Neither writer troubles himself to say what he means by volatility. When used by sombre-sounding financial news reporters, it tends to mean security prices going down a lot (prices going up a lot are just as volatile, but they don't evoke the same atmosphere of impending doom). But as a term of art in finance, it means the standard deviation of the logarithm of price returns, scaled by the square root of the time interval over which each return occurs - Black and Scholes' seminal 1973 paper on option pricing uses the concept, describing it as the square root of the "variance rate".

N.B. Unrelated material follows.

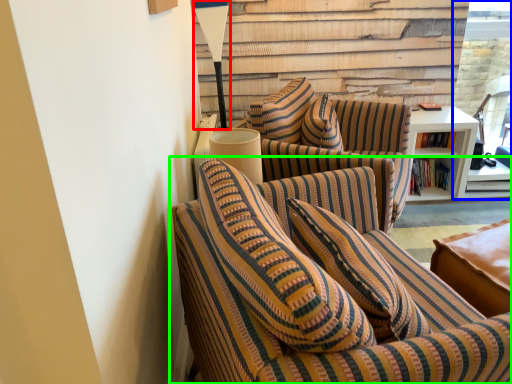 Question: Which is farther away from table lamp (highlighted by a red box)? glass door (highlighted by a blue box) or studio couch (highlighted by a green box)?

Choices:
 (A) glass door
 (B) studio couch

Answer: (A) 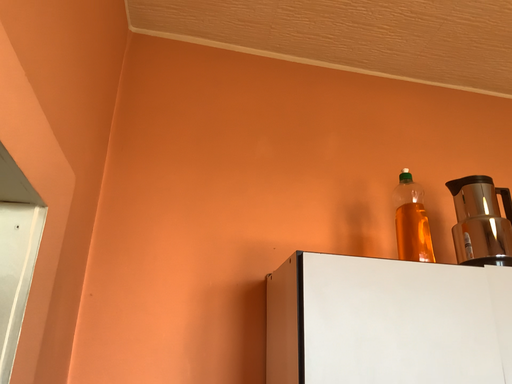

In a simple model, security prices follow a geometric Brownian motion. In this model, the observed volatility is expected to be same whatever time interval of returns is used. This model is far from being an exact description of the real world - much published work on option theory is concerned with its flaws - but it is a useful approximation. Under this model, what would be the effect on volatility of an FTT? Assuming that trades become less frequent, but otherwise occur at the same prices, it would make no difference. (The result is essentially the same if one introduces an additional drift to compensate investors for reduced liquidity.)
One minor flaw with the model is that if trading occurs at high frequency, prices may bounce between the bid and the offer, introducing additional volatility if the return periods used to observe it are very short. An FTT would largely eliminate this effect. But the effect does no one any harm, apart perhaps from causing some inconvenience to anyone engage in high-frequency analysis of market-price data. Could this be what Richard Murphy means when he says less liquidity very obviously gives much less volatility? I don't think so, I think he just means that traded prices don't move when no trades occur. Which is true, but not to anyone's advantage.
There are other high-frequency noise effects which have been theoretically analysed. The conclusion tends to be that some reduction in short-term volatility is possible, at least in theory, if some sorts of high-frequency trading can selectively be discouraged. (More on this below.)
A more important flaw in the model is that in practice there are far more large price moves than it predicts, unless one allows very large process volatilities to prevail temporarily. This effect can be modelled by introducing a jump diffusion term to the price process. Although these large price moves may not be related to an underlying volatility process, they nevertheless contribute substantially to observed volatility whenever they occur. So if the incidence of these large moves could be reduced, there could be a substantial reduction in volatility, of precisely the sort one would wish to see if concerned about market price instability.
Some large moves may be caused by speculative activity. Holders of securities may be induced, or even compelled, to sell them if the price falls far enough. For example, as I noted in another post, when sovereign debt yields get large enough margin requirements are made more onerous, making it still more unattractive to hold the bonds and leading to further selling. This can give two distinct possible prices for the same instrument. Speculators may be able to gain by pushing the price from one possible value to the other one. An FTT would inhibit such speculation. So there is at least a mechanism by which it could reduce volatility. Whether this is significant could be determined only empirically.
Which brings us to Worstall's commentary. Whereas his introductory article is emphatic that an FTT would increase volatility, his actual report is more measured: it quotes this from a report by the Institute of Development Studies at the University of Sussex:
The balance of evidence suggests that there is a positive relationship between transaction costs and volatility, although the size of this effect varies across different studies. Whether a Tobin Tax would affect volatility in the same way as underlying market transaction costs is not clear.and concludes that "this suggests that a transaction tax would increase, not decrease volatility." But the quotation seems to have been carefully selected to suit Worstall's position. The discussion on volatility is much longer and more nuanced. Ideally you should read the whole thing, but I'll offer a flavour of it by quoting the whole of the paragraph Worstall quotes from:
Nonetheless, the overall conclusion from the empirical evidence is more one sided than the theoretical work. The balance of evidence suggests that there is a positive relationship between transaction costs and volatility, although the size of this effect varies across different studies. Whether a Tobin Tax would affect volatility in the same way as underlying market transaction costs is not clear. The Swedish experience of imposing a tax on equity transactions may have increased volatility, but the size of the tax was large; there is no evidence that UK Stamp Duty had any effect on volatility, although it clearly affected returns on equity.My summary is that the theoretical work tends to support the case that an FTT can reduce short-term volatility. The empirical work suggests the opposite, but does not of course rule out the possibility that a carefully designed FTT could work as suggested by the theory. But none of this matters very much because short-term volatility doesn't matter very much.
Importantly for my argument about jumps, the report notes that:
Unfortunately, to our knowledge, there are no papers which look at the impact of FTTs on the probability of a crash or adjustment taking place...We see this as a major gap in the literature.To answer my original question, both Murphy and Worstall are wrong. Murphy is completely wrong, except perhaps under some definition of volatility known only to himself. Worstall is wrong in stating a definite answer to the question not supported by the evidence he cites. The true answer is that we should not expect any great effect on short-term volatility, but that any small effect is somewhat more likely to be up than down. And that there is no way of knowing whether they would be a useful reduction in the risk of the occasional large moves that we really care about when we worry about volatility.